The Ballad of Jack and Rose

As far as I can tell, the point of “The Ballad of Jack and Rose” is to warn us not to be single-minded idealists who ruin our lives and the lives of others through our obsessions.

Well, OK. I hadn’t planned on it, really. The warning is appreciated, but unnecessary, thank you.

What we have here, in writer/director Rebecca Miller’s follow-up to her equally obfuscated “Personal Velocity,” is a movie that breathes with interesting characters but that eventually becomes so “interesting” itself that it crosses over into “preposterous” territory. You pile up too many unusual people and events and the thing’s bound to tip over.

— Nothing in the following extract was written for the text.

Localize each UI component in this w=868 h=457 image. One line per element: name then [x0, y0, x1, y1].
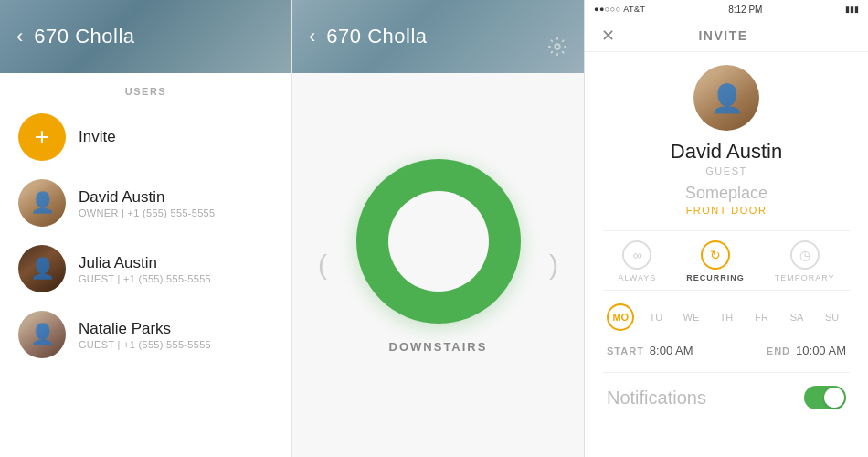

This moody drama is set on an island of the East Coast in 1986. Here live Jack (Daniel Day-Lewis) and his 16-year-old daughter Rose (Camilla Belle), alone on what used to be a commune, back when Jack and Rose’s mother and innumerable other hippies dwelt in peace and harmony and marijuana. Now it’s just Jack and Rose, though, and they live remotely and sparsely, but pleasantly enough. Rose is home-schooled by Jack and has no contact with the outside world. They have electricity, but prefer not to use it. When a developer (Beau Bridges) starts building houses on the other side of the island, Jack fires a shotgun into the construction site. The ’60s are over, but don’t tell Jack that. He clings to the ideals he held then, and is disgusted by the greedy, corporate America that lives today.

Jack is dying, slowly, but Rose doesn’t want to hear it. Never having known any other life, she cannot imagine living without her father. And so she is vexed greatly when Jack invites his girlfriend Kathleen (Catherine Keener) and her two teenage sons — the intelligent, circumspect Rodney (Ryan McDonald) and his younger, more sex-crazed brother Thaddius (Paul Dano) — to come live with them. This is Jack and Rose’s home. Two is company, but five is liable to give Rose a breakdown.

Aaaand … cue breakdown. Seeing her father and Kathleen having sex is all it takes to bring out the craziness that has bubbling under Rose’s surface for years. She is maladjusted and unable to deal with life; “She is the way you’ve made her,” Kathleen correctly observes to Jack. Rose has been sheltered from reality and thus finds reality frightening.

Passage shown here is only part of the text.